[TRY IT]:
Only the lines holding the string "want" are needed; copy each of them from the data.

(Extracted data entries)
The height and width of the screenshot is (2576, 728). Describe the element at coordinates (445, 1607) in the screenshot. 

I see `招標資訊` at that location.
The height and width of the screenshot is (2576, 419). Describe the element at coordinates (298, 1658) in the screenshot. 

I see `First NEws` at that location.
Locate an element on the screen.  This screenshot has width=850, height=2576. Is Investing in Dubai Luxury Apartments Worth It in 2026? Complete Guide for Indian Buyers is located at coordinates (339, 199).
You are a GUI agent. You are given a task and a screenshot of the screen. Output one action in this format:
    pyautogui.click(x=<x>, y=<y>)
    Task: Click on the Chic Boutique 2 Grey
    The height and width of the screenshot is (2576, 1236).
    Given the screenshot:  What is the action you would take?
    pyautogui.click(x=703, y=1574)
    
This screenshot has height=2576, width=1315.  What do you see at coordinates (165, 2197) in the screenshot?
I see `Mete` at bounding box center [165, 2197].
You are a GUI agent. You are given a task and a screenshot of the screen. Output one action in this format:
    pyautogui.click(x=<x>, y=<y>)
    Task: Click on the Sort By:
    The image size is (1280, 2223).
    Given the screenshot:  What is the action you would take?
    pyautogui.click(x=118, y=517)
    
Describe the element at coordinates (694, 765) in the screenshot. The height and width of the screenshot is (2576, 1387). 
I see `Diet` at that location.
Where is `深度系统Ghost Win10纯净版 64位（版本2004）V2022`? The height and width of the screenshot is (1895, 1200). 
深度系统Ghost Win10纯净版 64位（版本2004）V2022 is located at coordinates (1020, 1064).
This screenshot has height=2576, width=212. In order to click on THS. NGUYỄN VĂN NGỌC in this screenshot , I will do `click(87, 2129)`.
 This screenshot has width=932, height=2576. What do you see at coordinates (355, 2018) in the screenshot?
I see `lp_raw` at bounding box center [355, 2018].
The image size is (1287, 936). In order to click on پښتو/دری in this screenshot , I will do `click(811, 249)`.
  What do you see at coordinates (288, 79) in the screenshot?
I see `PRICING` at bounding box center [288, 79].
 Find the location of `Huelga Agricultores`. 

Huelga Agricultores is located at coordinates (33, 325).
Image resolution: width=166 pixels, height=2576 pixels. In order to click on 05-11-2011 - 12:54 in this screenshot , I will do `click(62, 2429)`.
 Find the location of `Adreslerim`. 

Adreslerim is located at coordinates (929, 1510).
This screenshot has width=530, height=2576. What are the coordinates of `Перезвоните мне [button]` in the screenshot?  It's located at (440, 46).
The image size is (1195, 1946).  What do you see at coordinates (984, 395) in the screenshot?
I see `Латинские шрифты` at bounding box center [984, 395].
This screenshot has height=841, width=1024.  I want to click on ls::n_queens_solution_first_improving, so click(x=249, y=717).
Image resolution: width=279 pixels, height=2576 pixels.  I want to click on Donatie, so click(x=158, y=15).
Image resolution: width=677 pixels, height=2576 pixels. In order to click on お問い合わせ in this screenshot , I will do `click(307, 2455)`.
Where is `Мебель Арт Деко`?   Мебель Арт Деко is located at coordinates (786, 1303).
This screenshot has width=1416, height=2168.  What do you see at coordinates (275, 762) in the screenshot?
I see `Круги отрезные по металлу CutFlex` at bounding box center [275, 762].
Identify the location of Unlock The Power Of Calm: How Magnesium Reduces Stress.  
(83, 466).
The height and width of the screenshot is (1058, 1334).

[WRITTEN SOLUTION]:
This screenshot has height=841, width=1024.  I want to click on ls::n_queens_solution_first_improving, so click(x=249, y=717).
Image resolution: width=279 pixels, height=2576 pixels.  I want to click on Donatie, so click(x=158, y=15).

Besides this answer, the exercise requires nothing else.